Saved data entries
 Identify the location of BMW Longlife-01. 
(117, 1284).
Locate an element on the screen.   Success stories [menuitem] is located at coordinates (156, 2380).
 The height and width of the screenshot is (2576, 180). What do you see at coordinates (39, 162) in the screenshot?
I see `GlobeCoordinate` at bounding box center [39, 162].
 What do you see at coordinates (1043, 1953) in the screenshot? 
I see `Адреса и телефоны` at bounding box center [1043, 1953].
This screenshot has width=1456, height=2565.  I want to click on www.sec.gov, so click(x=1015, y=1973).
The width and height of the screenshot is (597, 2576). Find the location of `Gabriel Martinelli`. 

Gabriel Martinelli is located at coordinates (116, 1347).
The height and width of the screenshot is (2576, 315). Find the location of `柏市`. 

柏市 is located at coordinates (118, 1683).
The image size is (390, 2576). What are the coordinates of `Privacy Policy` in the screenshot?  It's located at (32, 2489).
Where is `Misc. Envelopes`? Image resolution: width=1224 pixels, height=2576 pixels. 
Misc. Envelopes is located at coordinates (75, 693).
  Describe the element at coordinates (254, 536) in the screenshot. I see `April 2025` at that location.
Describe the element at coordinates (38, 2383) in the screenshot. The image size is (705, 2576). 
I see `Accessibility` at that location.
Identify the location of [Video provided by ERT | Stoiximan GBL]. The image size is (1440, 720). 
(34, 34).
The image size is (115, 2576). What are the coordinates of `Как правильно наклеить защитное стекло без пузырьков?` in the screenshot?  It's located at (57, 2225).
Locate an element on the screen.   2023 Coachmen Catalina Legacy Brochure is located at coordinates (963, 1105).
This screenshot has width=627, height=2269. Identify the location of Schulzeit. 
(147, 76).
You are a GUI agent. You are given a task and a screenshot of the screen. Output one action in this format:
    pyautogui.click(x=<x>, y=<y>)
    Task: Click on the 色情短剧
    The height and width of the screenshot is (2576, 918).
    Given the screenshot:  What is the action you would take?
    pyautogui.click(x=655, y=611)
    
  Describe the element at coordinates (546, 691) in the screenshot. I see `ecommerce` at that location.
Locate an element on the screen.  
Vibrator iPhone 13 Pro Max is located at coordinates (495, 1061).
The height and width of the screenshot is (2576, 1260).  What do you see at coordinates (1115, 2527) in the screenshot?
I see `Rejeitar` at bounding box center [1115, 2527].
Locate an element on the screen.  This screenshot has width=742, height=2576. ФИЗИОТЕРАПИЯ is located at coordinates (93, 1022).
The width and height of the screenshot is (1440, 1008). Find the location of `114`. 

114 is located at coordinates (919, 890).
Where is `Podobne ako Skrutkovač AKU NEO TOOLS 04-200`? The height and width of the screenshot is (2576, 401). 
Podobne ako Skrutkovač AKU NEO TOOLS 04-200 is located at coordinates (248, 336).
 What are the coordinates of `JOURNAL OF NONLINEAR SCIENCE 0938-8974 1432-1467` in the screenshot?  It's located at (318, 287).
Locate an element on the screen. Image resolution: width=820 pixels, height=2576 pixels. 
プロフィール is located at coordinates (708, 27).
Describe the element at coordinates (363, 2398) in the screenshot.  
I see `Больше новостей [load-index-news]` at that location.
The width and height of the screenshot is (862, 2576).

What needs to be done
In full and without alteration, write out each record.

Response area
 Identify the location of BMW Longlife-01. 
(117, 1284).
Locate an element on the screen.   Success stories [menuitem] is located at coordinates (156, 2380).
 The height and width of the screenshot is (2576, 180). What do you see at coordinates (39, 162) in the screenshot?
I see `GlobeCoordinate` at bounding box center [39, 162].
 What do you see at coordinates (1043, 1953) in the screenshot? 
I see `Адреса и телефоны` at bounding box center [1043, 1953].
This screenshot has width=1456, height=2565.  I want to click on www.sec.gov, so click(x=1015, y=1973).
The width and height of the screenshot is (597, 2576). Find the location of `Gabriel Martinelli`. 

Gabriel Martinelli is located at coordinates (116, 1347).
The height and width of the screenshot is (2576, 315). Find the location of `柏市`. 

柏市 is located at coordinates (118, 1683).
The image size is (390, 2576). What are the coordinates of `Privacy Policy` in the screenshot?  It's located at (32, 2489).
Where is `Misc. Envelopes`? Image resolution: width=1224 pixels, height=2576 pixels. 
Misc. Envelopes is located at coordinates (75, 693).
  Describe the element at coordinates (254, 536) in the screenshot. I see `April 2025` at that location.
Describe the element at coordinates (38, 2383) in the screenshot. The image size is (705, 2576). 
I see `Accessibility` at that location.
Identify the location of [Video provided by ERT | Stoiximan GBL]. The image size is (1440, 720). 
(34, 34).
The image size is (115, 2576). What are the coordinates of `Как правильно наклеить защитное стекло без пузырьков?` in the screenshot?  It's located at (57, 2225).
Locate an element on the screen.   2023 Coachmen Catalina Legacy Brochure is located at coordinates (963, 1105).
This screenshot has width=627, height=2269. Identify the location of Schulzeit. 
(147, 76).
You are a GUI agent. You are given a task and a screenshot of the screen. Output one action in this format:
    pyautogui.click(x=<x>, y=<y>)
    Task: Click on the 色情短剧
    The height and width of the screenshot is (2576, 918).
    Given the screenshot:  What is the action you would take?
    pyautogui.click(x=655, y=611)
    
  Describe the element at coordinates (546, 691) in the screenshot. I see `ecommerce` at that location.
Locate an element on the screen.  
Vibrator iPhone 13 Pro Max is located at coordinates (495, 1061).
The height and width of the screenshot is (2576, 1260).  What do you see at coordinates (1115, 2527) in the screenshot?
I see `Rejeitar` at bounding box center [1115, 2527].
Locate an element on the screen.  This screenshot has width=742, height=2576. ФИЗИОТЕРАПИЯ is located at coordinates (93, 1022).
The width and height of the screenshot is (1440, 1008). Find the location of `114`. 

114 is located at coordinates (919, 890).
Where is `Podobne ako Skrutkovač AKU NEO TOOLS 04-200`? The height and width of the screenshot is (2576, 401). 
Podobne ako Skrutkovač AKU NEO TOOLS 04-200 is located at coordinates (248, 336).
 What are the coordinates of `JOURNAL OF NONLINEAR SCIENCE 0938-8974 1432-1467` in the screenshot?  It's located at (318, 287).
Locate an element on the screen. Image resolution: width=820 pixels, height=2576 pixels. 
プロフィール is located at coordinates (708, 27).
Describe the element at coordinates (363, 2398) in the screenshot.  
I see `Больше новостей [load-index-news]` at that location.
The width and height of the screenshot is (862, 2576).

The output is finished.